Actually I suck at these kinds of stylistic questions. If I want
somebody else (where “somebody else” includes “me, after a few months
when I’ve forgotten what I was doing”) to be able to easily understand
my code I use the “long” version with no short-cuts. If it’s just for me
I stick with the first thing that works.

On Aug 15, 2008, at 8:12 AM, Gavin S. wrote:

Does the Model.find(…) need to be buried in a test condition? If
it’s retrieving worthwhile data, it’s worth a line of its own.

spoken like someone who has debugged code from logs more than once :wink:

val =
case x
when 1: …
when 2: …

end

me too - the indent is a great indicator. sometimes i even do

val = (
if condition then
processing
processing
value1
else
processing
value2
end
)

for more visual distinction

cheers.

a @ http://codeforpeople.com/

On Aug 15, 3:51 am, Kevin N. [email protected] wrote:

Will someone please provide a counter-example?

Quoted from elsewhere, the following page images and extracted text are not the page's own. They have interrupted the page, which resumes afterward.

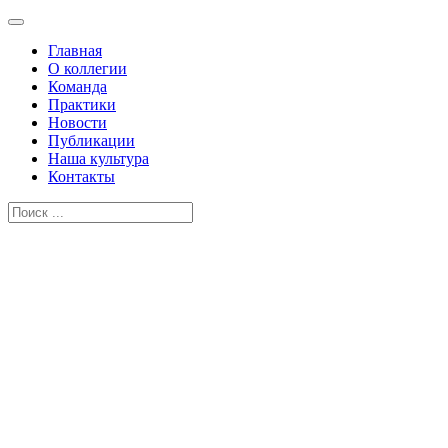
Главная
О коллегии
Команда
Практики
Новости
Публикации
Наша культура
Контакты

Does the Model.find(…) need to be buried in a test condition? If
it’s retrieving worthwhile data, it’s worth a line of its own.

model = Model.find(…)
val = (model && model.attribute) || DEFAULT

The second line could be called idiomatic Ruby. Whether it appeals to
you or not, I can’t predict :slight_smile:

For situations where more complex processing is required before
setting the variable, I am a big fan of these:

val =
if condition then
processing
processing
value1
else
processing
value2
end

val =
case x
when 1: …
when 2: …

end

Cheers,
Gavin

On Aug 15, 2008, at 9:32 AM, Phlip wrote:

Can Ruby report an error’s column? Or only its line number?

the line

which.is.why.this.is.crazy.and.inhumane.to.operators

:wink:

a @ http://codeforpeople.com/

ara.t.howard wrote:

Does the Model.find(…) need to be buried in a test condition? If
it’s retrieving worthwhile data, it’s worth a line of its own.

spoken like someone who has debugged code from logs more than once :wink:

Can Ruby report an error’s column? Or only its line number?